What you should do - Return each line of the data below unchanged, please.

Supplied information -
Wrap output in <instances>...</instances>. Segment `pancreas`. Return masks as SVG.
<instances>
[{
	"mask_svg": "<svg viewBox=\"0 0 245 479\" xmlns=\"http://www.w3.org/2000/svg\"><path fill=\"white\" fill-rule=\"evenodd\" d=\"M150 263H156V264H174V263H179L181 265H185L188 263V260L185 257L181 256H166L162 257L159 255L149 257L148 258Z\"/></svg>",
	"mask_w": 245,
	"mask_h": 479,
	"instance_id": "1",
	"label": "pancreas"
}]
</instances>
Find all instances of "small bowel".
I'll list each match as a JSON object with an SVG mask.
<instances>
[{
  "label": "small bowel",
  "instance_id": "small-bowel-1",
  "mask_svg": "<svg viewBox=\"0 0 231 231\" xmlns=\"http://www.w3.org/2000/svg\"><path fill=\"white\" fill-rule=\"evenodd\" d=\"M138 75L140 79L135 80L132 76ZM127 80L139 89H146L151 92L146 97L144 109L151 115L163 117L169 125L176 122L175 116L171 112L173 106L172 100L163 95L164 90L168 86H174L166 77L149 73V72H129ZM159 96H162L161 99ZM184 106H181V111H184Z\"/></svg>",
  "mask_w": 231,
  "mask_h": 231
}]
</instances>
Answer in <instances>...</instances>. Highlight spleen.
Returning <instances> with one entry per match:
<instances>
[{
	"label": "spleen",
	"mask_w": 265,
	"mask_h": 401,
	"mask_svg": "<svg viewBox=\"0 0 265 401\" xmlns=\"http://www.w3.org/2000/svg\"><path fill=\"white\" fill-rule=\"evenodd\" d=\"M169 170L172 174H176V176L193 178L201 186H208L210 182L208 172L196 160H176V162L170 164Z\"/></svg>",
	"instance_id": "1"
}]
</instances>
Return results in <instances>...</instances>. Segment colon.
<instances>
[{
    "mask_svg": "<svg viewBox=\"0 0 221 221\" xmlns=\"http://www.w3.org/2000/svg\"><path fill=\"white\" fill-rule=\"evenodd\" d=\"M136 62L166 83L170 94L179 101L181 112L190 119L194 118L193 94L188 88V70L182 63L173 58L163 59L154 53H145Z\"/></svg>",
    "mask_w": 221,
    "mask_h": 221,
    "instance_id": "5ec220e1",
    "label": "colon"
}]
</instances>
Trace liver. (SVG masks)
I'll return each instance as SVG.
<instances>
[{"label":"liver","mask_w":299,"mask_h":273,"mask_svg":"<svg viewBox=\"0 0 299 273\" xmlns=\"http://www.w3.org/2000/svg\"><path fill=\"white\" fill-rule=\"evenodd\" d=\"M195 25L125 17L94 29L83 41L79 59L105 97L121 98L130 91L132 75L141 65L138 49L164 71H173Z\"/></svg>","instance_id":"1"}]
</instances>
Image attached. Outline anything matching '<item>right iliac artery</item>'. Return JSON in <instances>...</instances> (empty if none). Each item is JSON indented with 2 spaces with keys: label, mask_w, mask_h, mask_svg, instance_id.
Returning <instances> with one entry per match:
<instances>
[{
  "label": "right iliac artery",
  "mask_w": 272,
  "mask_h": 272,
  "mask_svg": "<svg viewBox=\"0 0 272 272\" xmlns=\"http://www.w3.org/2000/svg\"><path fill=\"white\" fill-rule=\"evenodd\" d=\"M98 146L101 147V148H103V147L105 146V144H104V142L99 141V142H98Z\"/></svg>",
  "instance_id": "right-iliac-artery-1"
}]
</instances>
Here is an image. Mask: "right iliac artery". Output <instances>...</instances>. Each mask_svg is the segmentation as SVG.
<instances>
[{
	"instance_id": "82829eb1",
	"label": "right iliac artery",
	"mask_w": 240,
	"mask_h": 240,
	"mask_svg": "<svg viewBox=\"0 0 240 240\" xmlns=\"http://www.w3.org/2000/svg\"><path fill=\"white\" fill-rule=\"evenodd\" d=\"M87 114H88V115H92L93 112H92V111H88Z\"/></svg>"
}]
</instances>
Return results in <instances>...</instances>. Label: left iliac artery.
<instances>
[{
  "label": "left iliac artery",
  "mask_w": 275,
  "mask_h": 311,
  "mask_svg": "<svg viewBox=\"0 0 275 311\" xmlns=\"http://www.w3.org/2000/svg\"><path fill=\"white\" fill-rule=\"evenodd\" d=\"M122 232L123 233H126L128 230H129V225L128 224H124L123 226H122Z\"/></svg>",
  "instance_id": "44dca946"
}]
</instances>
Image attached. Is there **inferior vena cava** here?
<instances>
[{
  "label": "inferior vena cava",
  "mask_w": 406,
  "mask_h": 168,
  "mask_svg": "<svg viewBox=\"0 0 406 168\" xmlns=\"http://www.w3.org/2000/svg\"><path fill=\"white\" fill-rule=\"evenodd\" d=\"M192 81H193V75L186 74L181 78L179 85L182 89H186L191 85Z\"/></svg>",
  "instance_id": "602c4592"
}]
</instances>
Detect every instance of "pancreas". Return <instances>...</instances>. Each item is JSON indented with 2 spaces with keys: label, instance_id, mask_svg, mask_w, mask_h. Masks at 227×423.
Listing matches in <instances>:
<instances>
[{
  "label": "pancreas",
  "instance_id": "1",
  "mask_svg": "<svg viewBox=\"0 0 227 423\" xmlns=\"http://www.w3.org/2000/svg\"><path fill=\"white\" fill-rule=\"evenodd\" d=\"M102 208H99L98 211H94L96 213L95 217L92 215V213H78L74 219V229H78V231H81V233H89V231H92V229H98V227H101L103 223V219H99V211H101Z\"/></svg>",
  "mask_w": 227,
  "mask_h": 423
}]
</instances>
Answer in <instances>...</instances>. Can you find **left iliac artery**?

Solution to the problem -
Wrap output in <instances>...</instances>. Segment `pancreas`. Return masks as SVG.
<instances>
[{
	"mask_svg": "<svg viewBox=\"0 0 245 479\" xmlns=\"http://www.w3.org/2000/svg\"><path fill=\"white\" fill-rule=\"evenodd\" d=\"M150 263H156V264H174V263H179L181 265H185L188 263V260L185 257L181 256H166L162 257L159 255L149 257L148 258Z\"/></svg>",
	"mask_w": 245,
	"mask_h": 479,
	"instance_id": "1",
	"label": "pancreas"
}]
</instances>
Find all instances of "small bowel".
I'll list each match as a JSON object with an SVG mask.
<instances>
[{
  "label": "small bowel",
  "instance_id": "small-bowel-1",
  "mask_svg": "<svg viewBox=\"0 0 231 231\" xmlns=\"http://www.w3.org/2000/svg\"><path fill=\"white\" fill-rule=\"evenodd\" d=\"M138 75L140 79L135 80L132 76ZM127 80L139 89H146L151 92L146 97L144 109L151 115L163 117L169 125L176 122L175 116L171 112L173 106L172 100L163 95L164 90L168 86H174L166 77L149 73V72H129ZM159 96H162L161 99ZM184 106H181V111H184Z\"/></svg>",
  "mask_w": 231,
  "mask_h": 231
}]
</instances>
Answer in <instances>...</instances>. Highlight spleen.
Returning <instances> with one entry per match:
<instances>
[{
	"label": "spleen",
	"mask_w": 265,
	"mask_h": 401,
	"mask_svg": "<svg viewBox=\"0 0 265 401\" xmlns=\"http://www.w3.org/2000/svg\"><path fill=\"white\" fill-rule=\"evenodd\" d=\"M169 170L172 174H176V176L193 178L201 186H208L210 182L208 172L196 160H176V162L170 164Z\"/></svg>",
	"instance_id": "1"
}]
</instances>
Return results in <instances>...</instances>. Segment colon.
<instances>
[{
    "mask_svg": "<svg viewBox=\"0 0 221 221\" xmlns=\"http://www.w3.org/2000/svg\"><path fill=\"white\" fill-rule=\"evenodd\" d=\"M136 62L166 83L170 94L179 101L181 112L190 119L194 118L193 94L188 88V70L182 63L173 58L163 59L154 53H145Z\"/></svg>",
    "mask_w": 221,
    "mask_h": 221,
    "instance_id": "5ec220e1",
    "label": "colon"
}]
</instances>
Trace liver. (SVG masks)
I'll return each instance as SVG.
<instances>
[{"label":"liver","mask_w":299,"mask_h":273,"mask_svg":"<svg viewBox=\"0 0 299 273\" xmlns=\"http://www.w3.org/2000/svg\"><path fill=\"white\" fill-rule=\"evenodd\" d=\"M195 25L125 17L94 29L83 41L79 59L105 97L121 98L130 91L132 75L141 65L138 49L164 71H173Z\"/></svg>","instance_id":"1"}]
</instances>
Image attached. Outline anything matching '<item>right iliac artery</item>'. Return JSON in <instances>...</instances> (empty if none). Each item is JSON indented with 2 spaces with keys: label, mask_w, mask_h, mask_svg, instance_id.
Returning <instances> with one entry per match:
<instances>
[{
  "label": "right iliac artery",
  "mask_w": 272,
  "mask_h": 272,
  "mask_svg": "<svg viewBox=\"0 0 272 272\" xmlns=\"http://www.w3.org/2000/svg\"><path fill=\"white\" fill-rule=\"evenodd\" d=\"M98 146L101 147V148H103V147L105 146V144H104V142L99 141V142H98Z\"/></svg>",
  "instance_id": "right-iliac-artery-1"
}]
</instances>
Here is an image. Mask: "right iliac artery". Output <instances>...</instances>. Each mask_svg is the segmentation as SVG.
<instances>
[{
	"instance_id": "82829eb1",
	"label": "right iliac artery",
	"mask_w": 240,
	"mask_h": 240,
	"mask_svg": "<svg viewBox=\"0 0 240 240\" xmlns=\"http://www.w3.org/2000/svg\"><path fill=\"white\" fill-rule=\"evenodd\" d=\"M87 114H88V115H92L93 112H92V111H88Z\"/></svg>"
}]
</instances>
Return results in <instances>...</instances>. Label: left iliac artery.
<instances>
[{
  "label": "left iliac artery",
  "mask_w": 275,
  "mask_h": 311,
  "mask_svg": "<svg viewBox=\"0 0 275 311\" xmlns=\"http://www.w3.org/2000/svg\"><path fill=\"white\" fill-rule=\"evenodd\" d=\"M122 232L123 233H126L128 230H129V225L128 224H124L123 226H122Z\"/></svg>",
  "instance_id": "44dca946"
}]
</instances>
Image attached. Is there **inferior vena cava** here?
<instances>
[{
  "label": "inferior vena cava",
  "mask_w": 406,
  "mask_h": 168,
  "mask_svg": "<svg viewBox=\"0 0 406 168\" xmlns=\"http://www.w3.org/2000/svg\"><path fill=\"white\" fill-rule=\"evenodd\" d=\"M192 81H193V75L186 74L181 78L179 85L182 89H186L191 85Z\"/></svg>",
  "instance_id": "602c4592"
}]
</instances>
Detect every instance of "pancreas". Return <instances>...</instances>. Each item is JSON indented with 2 spaces with keys: label, instance_id, mask_svg, mask_w, mask_h. Masks at 227×423.
Listing matches in <instances>:
<instances>
[{
  "label": "pancreas",
  "instance_id": "1",
  "mask_svg": "<svg viewBox=\"0 0 227 423\" xmlns=\"http://www.w3.org/2000/svg\"><path fill=\"white\" fill-rule=\"evenodd\" d=\"M102 208H99L98 211H94L96 213L95 217L92 215V213H78L74 219V229H78V231H81V233H89V231H92V229H98V227H101L103 223V219H99V211H101Z\"/></svg>",
  "mask_w": 227,
  "mask_h": 423
}]
</instances>
Answer in <instances>...</instances>. Can you find **left iliac artery**?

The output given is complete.